I write this 5 days post one of my most potent Ayahuasca ceremonies, my first time sitting with an Indigenous tribe straight from the Amazon, the Yawanawa. The reflection came to mind as I remembered past visits to my childhood home between chapters of deep inner work along this path. Landing back in the environment and family that only knew past versions of myself—the veiled and limited self—was a great test over and over to stay with the renewed truth I had discovered vs. snap back into old patterns. A great test of whether I’d let the beautiful new insights, energies, ecstatic emotions and aliveness weave and integrate within and without, or disintegrate to dust, chalking it up as an irresponsible dream, impossible fantasy, unreasonable phantasmagoria.

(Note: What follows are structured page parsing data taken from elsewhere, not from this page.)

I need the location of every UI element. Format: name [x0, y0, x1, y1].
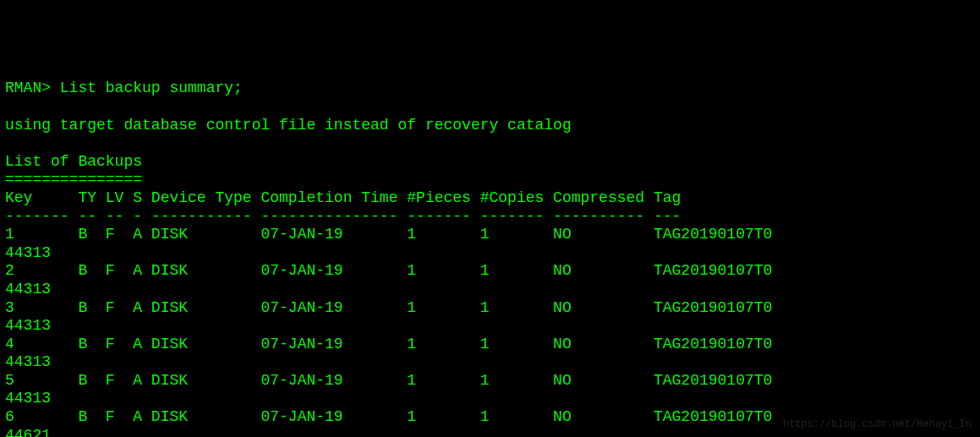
table-divider: ------- -- -- - ----------- ------------…: [5, 208, 975, 227]
info-message: using target database control file inste…: [5, 117, 975, 135]
table-row-wrap: 44313: [5, 390, 975, 408]
table-row: 5 B F A DISK 07-JAN-19 1 1 NO TAG2019010…: [5, 372, 975, 391]
command-line: RMAN> List backup summary;: [5, 79, 975, 98]
table-header: Key TY LV S Device Type Completion Time …: [5, 189, 975, 208]
table-row-wrap: 44313: [5, 317, 975, 336]
table-row-wrap: 44313: [5, 244, 975, 263]
blank-line: [5, 134, 975, 153]
terminal-output[interactable]: RMAN> List backup summary; using target …: [5, 79, 975, 437]
section-title: List of Backups: [5, 153, 975, 172]
table-row: 3 B F A DISK 07-JAN-19 1 1 NO TAG2019010…: [5, 299, 975, 318]
table-row: 1 B F A DISK 07-JAN-19 1 1 NO TAG2019010…: [5, 226, 975, 244]
blank-line: [5, 98, 975, 117]
watermark-text: https://blog.csdn.net/Hehuyi_In: [783, 418, 972, 430]
table-row-wrap: 44313: [5, 353, 975, 372]
table-row-wrap: 44313: [5, 281, 975, 299]
section-underline: ===============: [5, 171, 975, 189]
command-text: List backup summary;: [60, 79, 243, 96]
table-row: 2 B F A DISK 07-JAN-19 1 1 NO TAG2019010…: [5, 262, 975, 281]
table-row: 4 B F A DISK 07-JAN-19 1 1 NO TAG2019010…: [5, 336, 975, 354]
rman-prompt: RMAN>: [5, 79, 60, 96]
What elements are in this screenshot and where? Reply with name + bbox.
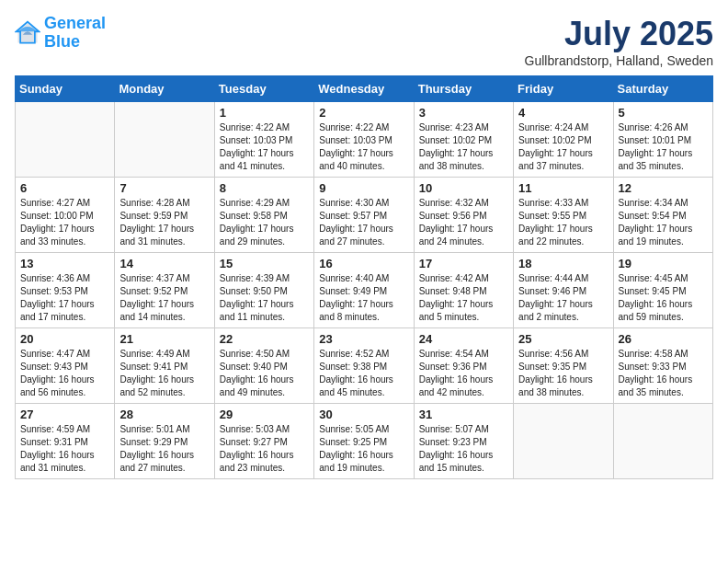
- calendar-cell: 10Sunrise: 4:32 AMSunset: 9:56 PMDayligh…: [414, 178, 513, 253]
- calendar-cell: 22Sunrise: 4:50 AMSunset: 9:40 PMDayligh…: [214, 328, 313, 404]
- day-info: Sunrise: 5:05 AMSunset: 9:25 PMDaylight:…: [319, 423, 408, 475]
- day-info: Sunrise: 4:49 AMSunset: 9:41 PMDaylight:…: [119, 348, 209, 399]
- day-info: Sunrise: 4:36 AMSunset: 9:53 PMDaylight:…: [20, 272, 109, 324]
- calendar-cell: 28Sunrise: 5:01 AMSunset: 9:29 PMDayligh…: [115, 404, 214, 479]
- day-info: Sunrise: 4:44 AMSunset: 9:46 PMDaylight:…: [518, 272, 608, 324]
- col-friday: Friday: [514, 76, 613, 102]
- week-row-4: 20Sunrise: 4:47 AMSunset: 9:43 PMDayligh…: [16, 328, 713, 404]
- day-number: 11: [518, 181, 608, 195]
- day-info: Sunrise: 5:01 AMSunset: 9:29 PMDaylight:…: [119, 423, 209, 475]
- week-row-2: 6Sunrise: 4:27 AMSunset: 10:00 PMDayligh…: [16, 178, 713, 253]
- day-number: 14: [119, 257, 209, 270]
- day-number: 19: [619, 257, 708, 270]
- calendar-cell: [514, 404, 613, 479]
- day-info: Sunrise: 4:37 AMSunset: 9:52 PMDaylight:…: [119, 272, 209, 324]
- day-number: 25: [518, 332, 608, 346]
- calendar-cell: 25Sunrise: 4:56 AMSunset: 9:35 PMDayligh…: [514, 328, 613, 404]
- day-number: 24: [419, 332, 508, 346]
- day-number: 4: [518, 106, 608, 120]
- day-info: Sunrise: 4:33 AMSunset: 9:55 PMDaylight:…: [518, 197, 608, 248]
- page-header: General Blue July 2025 Gullbrandstorp, H…: [15, 15, 713, 68]
- day-number: 3: [419, 106, 508, 120]
- day-number: 15: [220, 257, 309, 270]
- calendar-cell: [16, 102, 115, 178]
- day-info: Sunrise: 4:32 AMSunset: 9:56 PMDaylight:…: [419, 197, 508, 248]
- day-info: Sunrise: 4:59 AMSunset: 9:31 PMDaylight:…: [20, 423, 109, 475]
- day-number: 2: [319, 106, 408, 120]
- day-info: Sunrise: 5:07 AMSunset: 9:23 PMDaylight:…: [419, 423, 508, 475]
- day-number: 7: [119, 181, 209, 195]
- calendar-cell: 9Sunrise: 4:30 AMSunset: 9:57 PMDaylight…: [314, 178, 414, 253]
- day-info: Sunrise: 4:22 AMSunset: 10:03 PMDaylight…: [220, 121, 309, 173]
- day-info: Sunrise: 4:58 AMSunset: 9:33 PMDaylight:…: [619, 348, 708, 399]
- logo-text-line1: General: [44, 15, 106, 33]
- day-info: Sunrise: 4:22 AMSunset: 10:03 PMDaylight…: [319, 121, 408, 173]
- day-number: 12: [619, 181, 708, 195]
- calendar-cell: 23Sunrise: 4:52 AMSunset: 9:38 PMDayligh…: [314, 328, 414, 404]
- calendar-cell: 6Sunrise: 4:27 AMSunset: 10:00 PMDayligh…: [16, 178, 115, 253]
- title-block: July 2025 Gullbrandstorp, Halland, Swede…: [525, 15, 713, 68]
- day-number: 5: [619, 106, 708, 120]
- day-number: 13: [20, 257, 109, 270]
- week-row-5: 27Sunrise: 4:59 AMSunset: 9:31 PMDayligh…: [16, 404, 713, 479]
- day-number: 26: [619, 332, 708, 346]
- day-number: 27: [20, 408, 109, 421]
- calendar-cell: 5Sunrise: 4:26 AMSunset: 10:01 PMDayligh…: [613, 102, 712, 178]
- month-title: July 2025: [525, 15, 713, 53]
- day-info: Sunrise: 4:30 AMSunset: 9:57 PMDaylight:…: [319, 197, 408, 248]
- day-info: Sunrise: 4:26 AMSunset: 10:01 PMDaylight…: [619, 121, 708, 173]
- day-number: 28: [119, 408, 209, 421]
- calendar-cell: 15Sunrise: 4:39 AMSunset: 9:50 PMDayligh…: [214, 253, 313, 328]
- day-number: 17: [419, 257, 508, 270]
- calendar-cell: [115, 102, 214, 178]
- calendar-cell: 20Sunrise: 4:47 AMSunset: 9:43 PMDayligh…: [16, 328, 115, 404]
- week-row-3: 13Sunrise: 4:36 AMSunset: 9:53 PMDayligh…: [16, 253, 713, 328]
- calendar-cell: 19Sunrise: 4:45 AMSunset: 9:45 PMDayligh…: [613, 253, 712, 328]
- day-info: Sunrise: 4:23 AMSunset: 10:02 PMDaylight…: [419, 121, 508, 173]
- calendar-cell: [613, 404, 712, 479]
- day-info: Sunrise: 4:45 AMSunset: 9:45 PMDaylight:…: [619, 272, 708, 324]
- day-number: 21: [119, 332, 209, 346]
- day-number: 16: [319, 257, 408, 270]
- day-info: Sunrise: 4:34 AMSunset: 9:54 PMDaylight:…: [619, 197, 708, 248]
- day-info: Sunrise: 4:50 AMSunset: 9:40 PMDaylight:…: [220, 348, 309, 399]
- day-number: 6: [20, 181, 109, 195]
- calendar-cell: 17Sunrise: 4:42 AMSunset: 9:48 PMDayligh…: [414, 253, 513, 328]
- calendar-cell: 14Sunrise: 4:37 AMSunset: 9:52 PMDayligh…: [115, 253, 214, 328]
- day-info: Sunrise: 5:03 AMSunset: 9:27 PMDaylight:…: [220, 423, 309, 475]
- calendar-cell: 29Sunrise: 5:03 AMSunset: 9:27 PMDayligh…: [214, 404, 313, 479]
- day-number: 1: [220, 106, 309, 120]
- day-info: Sunrise: 4:56 AMSunset: 9:35 PMDaylight:…: [518, 348, 608, 399]
- day-number: 20: [20, 332, 109, 346]
- calendar-cell: 13Sunrise: 4:36 AMSunset: 9:53 PMDayligh…: [16, 253, 115, 328]
- day-number: 9: [319, 181, 408, 195]
- day-info: Sunrise: 4:29 AMSunset: 9:58 PMDaylight:…: [220, 197, 309, 248]
- calendar-cell: 12Sunrise: 4:34 AMSunset: 9:54 PMDayligh…: [613, 178, 712, 253]
- logo-text-line2: Blue: [44, 33, 106, 52]
- calendar-cell: 4Sunrise: 4:24 AMSunset: 10:02 PMDayligh…: [514, 102, 613, 178]
- calendar-cell: 18Sunrise: 4:44 AMSunset: 9:46 PMDayligh…: [514, 253, 613, 328]
- calendar-cell: 31Sunrise: 5:07 AMSunset: 9:23 PMDayligh…: [414, 404, 513, 479]
- day-info: Sunrise: 4:40 AMSunset: 9:49 PMDaylight:…: [319, 272, 408, 324]
- location-title: Gullbrandstorp, Halland, Sweden: [525, 53, 713, 68]
- day-number: 8: [220, 181, 309, 195]
- calendar-cell: 24Sunrise: 4:54 AMSunset: 9:36 PMDayligh…: [414, 328, 513, 404]
- logo-icon: [15, 20, 40, 46]
- col-thursday: Thursday: [414, 76, 513, 102]
- day-info: Sunrise: 4:47 AMSunset: 9:43 PMDaylight:…: [20, 348, 109, 399]
- day-info: Sunrise: 4:39 AMSunset: 9:50 PMDaylight:…: [220, 272, 309, 324]
- day-info: Sunrise: 4:28 AMSunset: 9:59 PMDaylight:…: [119, 197, 209, 248]
- calendar-cell: 3Sunrise: 4:23 AMSunset: 10:02 PMDayligh…: [414, 102, 513, 178]
- day-number: 30: [319, 408, 408, 421]
- day-info: Sunrise: 4:42 AMSunset: 9:48 PMDaylight:…: [419, 272, 508, 324]
- calendar-cell: 27Sunrise: 4:59 AMSunset: 9:31 PMDayligh…: [16, 404, 115, 479]
- calendar-cell: 2Sunrise: 4:22 AMSunset: 10:03 PMDayligh…: [314, 102, 414, 178]
- calendar-cell: 21Sunrise: 4:49 AMSunset: 9:41 PMDayligh…: [115, 328, 214, 404]
- day-number: 29: [220, 408, 309, 421]
- logo: General Blue: [15, 15, 106, 52]
- col-tuesday: Tuesday: [214, 76, 313, 102]
- calendar-cell: 26Sunrise: 4:58 AMSunset: 9:33 PMDayligh…: [613, 328, 712, 404]
- day-info: Sunrise: 4:27 AMSunset: 10:00 PMDaylight…: [20, 197, 109, 248]
- calendar-cell: 7Sunrise: 4:28 AMSunset: 9:59 PMDaylight…: [115, 178, 214, 253]
- day-number: 10: [419, 181, 508, 195]
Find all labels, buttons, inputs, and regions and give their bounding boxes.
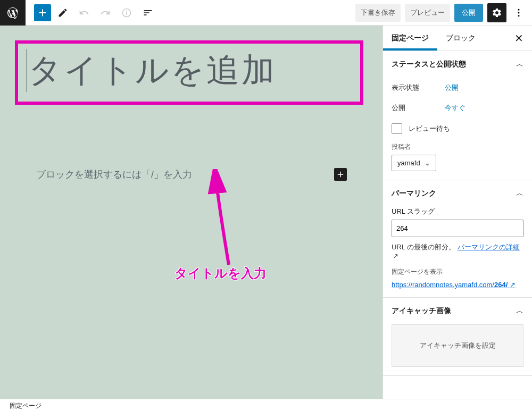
pending-review-checkbox[interactable] — [392, 123, 402, 134]
save-draft-button[interactable]: 下書き保存 — [355, 4, 401, 22]
settings-button[interactable] — [487, 3, 506, 22]
add-block-inline-button[interactable] — [334, 168, 347, 181]
title-highlight-box: タイトルを追加 — [15, 40, 363, 105]
permalink-panel-toggle[interactable]: パーマリンク ︿ — [383, 180, 532, 207]
block-hint-text[interactable]: ブロックを選択するには「/」を入力 — [36, 168, 192, 181]
info-button[interactable] — [117, 3, 136, 22]
publish-date-value[interactable]: 今すぐ — [445, 103, 466, 113]
add-block-button[interactable] — [34, 4, 51, 21]
status-panel-toggle[interactable]: ステータスと公開状態 ︿ — [383, 51, 532, 78]
chevron-up-icon: ︿ — [516, 60, 523, 69]
chevron-up-icon: ︿ — [516, 306, 523, 316]
author-select[interactable]: yamafd ⌄ — [392, 155, 436, 171]
svg-point-2 — [518, 15, 520, 16]
undo-button[interactable] — [74, 3, 94, 22]
slug-help-text: URL の最後の部分。 パーマリンクの詳細 ↗ — [392, 242, 523, 260]
status-panel-title: ステータスと公開状態 — [392, 60, 466, 69]
title-input[interactable]: タイトルを追加 — [27, 49, 352, 92]
permalink-panel: パーマリンク ︿ URL スラッグ URL の最後の部分。 パーマリンクの詳細 … — [383, 180, 532, 298]
tab-block[interactable]: ブロック — [437, 26, 484, 51]
permalink-panel-title: パーマリンク — [392, 189, 436, 198]
settings-sidebar: 固定ページ ブロック ✕ ステータスと公開状態 ︿ 表示状態 公開 公開 今すぐ — [383, 26, 532, 399]
author-label: 投稿者 — [392, 142, 523, 152]
annotation-label: タイトルを入力 — [174, 265, 267, 282]
external-link-icon: ↗ — [393, 252, 398, 260]
chevron-down-icon: ⌄ — [425, 159, 430, 167]
redo-button[interactable] — [96, 3, 115, 22]
svg-point-1 — [518, 12, 520, 13]
toolbar-left — [26, 3, 157, 22]
publish-date-label: 公開 — [392, 103, 445, 113]
featured-panel-title: アイキャッチ画像 — [392, 306, 451, 316]
slug-input[interactable] — [392, 220, 523, 237]
top-toolbar: 下書き保存 プレビュー 公開 — [0, 0, 532, 26]
chevron-up-icon: ︿ — [516, 189, 523, 198]
publish-button[interactable]: 公開 — [454, 4, 483, 22]
visibility-value[interactable]: 公開 — [445, 83, 459, 93]
preview-button[interactable]: プレビュー — [405, 4, 450, 22]
annotation-arrow-icon — [202, 169, 245, 275]
author-value: yamafd — [397, 159, 420, 167]
edit-mode-button[interactable] — [53, 3, 72, 22]
permalink-help-link[interactable]: パーマリンクの詳細 — [458, 243, 520, 251]
featured-panel-toggle[interactable]: アイキャッチ画像 ︿ — [383, 298, 532, 324]
editor-canvas[interactable]: タイトルを追加 ブロックを選択するには「/」を入力 タイトルを入力 — [0, 26, 383, 399]
main-area: タイトルを追加 ブロックを選択するには「/」を入力 タイトルを入力 固定ページ … — [0, 26, 532, 399]
sidebar-tabs: 固定ページ ブロック ✕ — [383, 26, 532, 51]
breadcrumb-text[interactable]: 固定ページ — [10, 402, 41, 409]
slug-label: URL スラッグ — [392, 207, 523, 216]
status-panel: ステータスと公開状態 ︿ 表示状態 公開 公開 今すぐ レビュー待ち 投稿者 — [383, 51, 532, 180]
external-link-icon: ↗ — [510, 281, 516, 289]
close-sidebar-button[interactable]: ✕ — [511, 29, 527, 48]
toolbar-right: 下書き保存 プレビュー 公開 — [355, 3, 527, 22]
outline-button[interactable] — [138, 3, 157, 22]
svg-point-0 — [518, 9, 520, 10]
permalink-url[interactable]: https://randomnotes.yamafd.com/264/ ↗ — [392, 281, 523, 289]
view-page-label: 固定ページを表示 — [392, 267, 523, 276]
wp-logo-button[interactable] — [0, 0, 26, 26]
breadcrumb-bar: 固定ページ — [0, 399, 532, 410]
tab-page[interactable]: 固定ページ — [383, 26, 437, 51]
featured-image-panel: アイキャッチ画像 ︿ アイキャッチ画像を設定 — [383, 298, 532, 376]
set-featured-image-button[interactable]: アイキャッチ画像を設定 — [392, 324, 523, 367]
pending-review-label: レビュー待ち — [409, 124, 450, 133]
visibility-label: 表示状態 — [392, 83, 445, 93]
more-options-button[interactable] — [511, 3, 527, 22]
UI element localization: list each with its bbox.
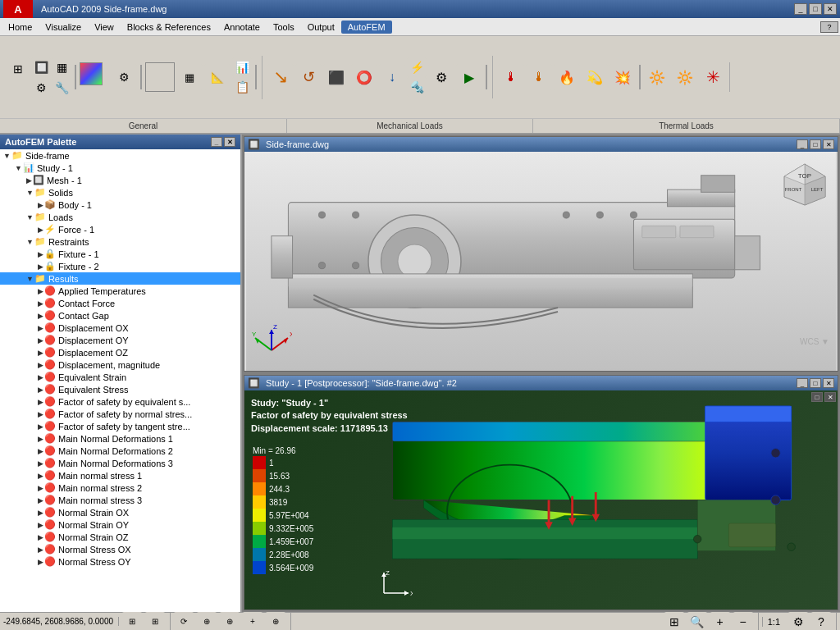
expand-btn-3[interactable]: ▼ — [26, 189, 34, 197]
toolbar-btn-mech-2[interactable]: 🔩 — [407, 77, 427, 97]
toolbar-btn-grid[interactable]: ⊞ — [7, 57, 30, 80]
toolbar-btn-mesh-view[interactable]: ▦ — [176, 64, 203, 90]
viewport-bottom-restore[interactable]: □ — [810, 378, 821, 388]
expand-btn-33[interactable]: ▶ — [38, 558, 43, 566]
menu-blocks[interactable]: Blocks & References — [121, 21, 217, 34]
toolbar-btn-thermal-run[interactable]: 💥 — [609, 64, 636, 90]
viewport-bottom-minimize[interactable]: _ — [797, 378, 808, 388]
expand-btn-14[interactable]: ▶ — [38, 324, 43, 332]
palette-content[interactable]: ▼📁Side-frame▼📊Study - 1▶🔲Mesh - 1▼📁Solid… — [0, 149, 240, 612]
tree-item-6[interactable]: ▶⚡Force - 1 — [0, 223, 240, 235]
toolbar-btn-mesh-settings[interactable]: ⚙ — [111, 64, 137, 90]
tree-item-21[interactable]: ▶🔴Factor of safety by normal stres... — [0, 408, 240, 420]
expand-btn-29[interactable]: ▶ — [38, 509, 43, 517]
toolbar-btn-special3[interactable]: ✳ — [700, 64, 726, 90]
tree-item-2[interactable]: ▶🔲Mesh - 1 — [0, 174, 240, 186]
expand-btn-11[interactable]: ▶ — [38, 287, 43, 295]
menu-home[interactable]: Home — [2, 21, 39, 34]
toolbar-btn-force[interactable]: ↘ — [267, 64, 294, 90]
toolbar-btn-conv[interactable]: 🔥 — [554, 64, 580, 90]
tree-item-8[interactable]: ▶🔒Fixture - 1 — [0, 248, 240, 260]
expand-btn-27[interactable]: ▶ — [38, 484, 43, 492]
toolbar-btn-temp[interactable]: 🌡 — [498, 64, 524, 90]
tree-item-13[interactable]: ▶🔴Contact Gap — [0, 309, 240, 322]
status-snap[interactable]: ⟳ — [174, 612, 194, 631]
toolbar-btn-run[interactable]: ▶ — [456, 64, 482, 90]
tree-item-5[interactable]: ▼📁Loads — [0, 211, 240, 223]
toolbar-btn-iso[interactable]: 📊 — [232, 57, 252, 77]
status-help[interactable]: ? — [811, 612, 831, 631]
tree-item-30[interactable]: ▶🔴Normal Strain OY — [0, 518, 240, 531]
tree-item-23[interactable]: ▶🔴Main Normal Deformations 1 — [0, 432, 240, 445]
tree-item-14[interactable]: ▶🔴Displacement OX — [0, 322, 240, 334]
tree-item-17[interactable]: ▶🔴Displacement, magnitude — [0, 358, 240, 371]
close-button[interactable]: ✕ — [824, 3, 837, 15]
status-polar[interactable]: ⊕ — [220, 612, 240, 631]
toolbar-btn-heat[interactable]: 🌡 — [526, 64, 552, 90]
tree-item-11[interactable]: ▶🔴Applied Temperatures — [0, 285, 240, 297]
expand-btn-24[interactable]: ▶ — [38, 447, 43, 455]
status-model[interactable]: ⊞ — [122, 612, 142, 631]
restore-button[interactable]: □ — [809, 3, 822, 15]
status-settings[interactable]: ⚙ — [788, 612, 808, 631]
expand-btn-5[interactable]: ▼ — [26, 213, 34, 221]
expand-btn-2[interactable]: ▶ — [26, 176, 32, 185]
viewport-top-close[interactable]: ✕ — [823, 139, 834, 149]
status-ortho[interactable]: ⊕ — [197, 612, 217, 631]
status-zoom[interactable]: 🔍 — [687, 612, 707, 631]
tree-item-7[interactable]: ▼📁Restraints — [0, 235, 240, 248]
tree-item-25[interactable]: ▶🔴Main Normal Deformations 3 — [0, 457, 240, 469]
tree-item-12[interactable]: ▶🔴Contact Force — [0, 297, 240, 309]
menu-tools[interactable]: Tools — [267, 21, 301, 34]
expand-btn-32[interactable]: ▶ — [38, 546, 43, 554]
tree-item-19[interactable]: ▶🔴Equivalent Stress — [0, 383, 240, 395]
expand-btn-15[interactable]: ▶ — [38, 336, 43, 345]
toolbar-btn-pressure[interactable]: ⬛ — [323, 64, 349, 90]
expand-btn-23[interactable]: ▶ — [38, 435, 43, 443]
tree-item-0[interactable]: ▼📁Side-frame — [0, 149, 240, 162]
expand-btn-31[interactable]: ▶ — [38, 533, 43, 541]
expand-btn-28[interactable]: ▶ — [38, 496, 43, 504]
tree-item-26[interactable]: ▶🔴Main normal stress 1 — [0, 469, 240, 482]
toolbar-btn-1[interactable]: 🔲 — [31, 57, 51, 77]
palette-minimize[interactable]: _ — [211, 137, 222, 147]
toolbar-btn-query[interactable]: 📋 — [232, 77, 252, 97]
expand-btn-1[interactable]: ▼ — [15, 164, 22, 172]
expand-btn-12[interactable]: ▶ — [38, 299, 43, 308]
expand-btn-10[interactable]: ▼ — [26, 275, 34, 283]
expand-btn-17[interactable]: ▶ — [38, 361, 43, 369]
toolbar-btn-torque[interactable]: ↺ — [295, 64, 322, 90]
tree-item-22[interactable]: ▶🔴Factor of safety by tangent stre... — [0, 420, 240, 432]
menu-view[interactable]: View — [88, 21, 121, 34]
tree-item-33[interactable]: ▶🔴Normal Stress OY — [0, 555, 240, 568]
status-osnap[interactable]: + — [243, 612, 262, 631]
status-grid[interactable]: ⊞ — [145, 612, 165, 631]
tree-item-24[interactable]: ▶🔴Main Normal Deformations 2 — [0, 445, 240, 457]
toolbar-btn-contact[interactable]: ⚙ — [428, 64, 454, 90]
expand-btn-26[interactable]: ▶ — [38, 472, 43, 480]
expand-btn-7[interactable]: ▼ — [26, 238, 34, 246]
toolbar-btn-accel[interactable]: ↓ — [379, 64, 405, 90]
tree-item-18[interactable]: ▶🔴Equivalent Strain — [0, 371, 240, 383]
expand-btn-30[interactable]: ▶ — [38, 521, 43, 529]
expand-btn-20[interactable]: ▶ — [38, 398, 43, 406]
content-close-btn[interactable]: ✕ — [824, 392, 836, 402]
toolbar-btn-deform[interactable]: 📐 — [204, 64, 231, 90]
tree-item-16[interactable]: ▶🔴Displacement OZ — [0, 346, 240, 358]
toolbar-btn-rad[interactable]: 💫 — [582, 64, 608, 90]
toolbar-btn-special1[interactable]: 🔆 — [644, 64, 670, 90]
tree-item-29[interactable]: ▶🔴Normal Strain OX — [0, 506, 240, 518]
expand-btn-13[interactable]: ▶ — [38, 312, 43, 320]
viewport-top-minimize[interactable]: _ — [797, 139, 808, 149]
tree-item-1[interactable]: ▼📊Study - 1 — [0, 162, 240, 174]
status-pan[interactable]: ⊞ — [664, 612, 684, 631]
expand-btn-21[interactable]: ▶ — [38, 410, 43, 418]
toolbar-btn-2[interactable]: ▦ — [52, 57, 71, 77]
viewport-bottom-close[interactable]: ✕ — [823, 378, 834, 388]
status-otrack[interactable]: ⊕ — [266, 612, 285, 631]
expand-btn-0[interactable]: ▼ — [3, 152, 11, 160]
expand-btn-25[interactable]: ▶ — [38, 459, 43, 468]
menu-annotate[interactable]: Annotate — [217, 21, 267, 34]
status-zoom-in[interactable]: + — [710, 612, 730, 631]
menu-visualize[interactable]: Visualize — [39, 21, 88, 34]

I didn’t always pass this test. There were times when it’d be two steps forward, one tentative step back. I’d return to my childhood home, hear my dad ask ‘What are you doing with your life?’ and I’d snap back to fear and doubt, return to my ‘secure’ patterns of working more and harder in a career that exhausted me. This is the labyrinth. The mandala. It’s not a straight path. These patterns are deep and ingrained, it takes facing this test repeatedly and beginning to make smaller steps back, seeing the impossible fantasy as instead a possible life situation. Seeing that bliss, peace, and love are actually always available within, and the medicine journeys simply help show me the life situation that would bring them to the surface.

It takes courage. It takes trust. It takes witnessing for myself that these old patterns survive off of fear, and diminish in love, then choosing love over and over. It takes listening to the truth revealed in these journeys, and changing my life to align to it. Shedding or changing misaligned relationships, work, habits, and thoughts that’d keep me stuck in the same limited, repeating paths. A process that begins with much resistance, but with consistency and devotion, soon flows with the ease of skis on a fresh powder of snow.

Remember my resistance from my last integration post: The Dark Side Of Integration. This was my wake-up call moment. And what followed was two years of shedding and changing my life situation to align more with the truths I’d been shown. Now, landing back from journeys is smoother. The truths revealed are less jarring, more in alignment with the path I’m on, they steer me vs. derail me.

So today, I’m able to only take the steps forward. I’m able to receive and integrate the downloads that came from Grandmother Aya, while enjoying the simple beauty, calm, and groundedness that is this home and this family when experienced in pure, unveiled presence. I’m able to accept my dad and his state of consciousness, knowing it’s simply the ski runs from his parents and theirs too. I’m able to receive the words flowing from my heart to this screen. To feel the Spring sun and shade of its blooming trees. Hear the morning birds, smell the fresh-cut grass and taste the sweet honeysuckles. I’m able to quiet the mind pulls to old ways, and choose now. To choose life.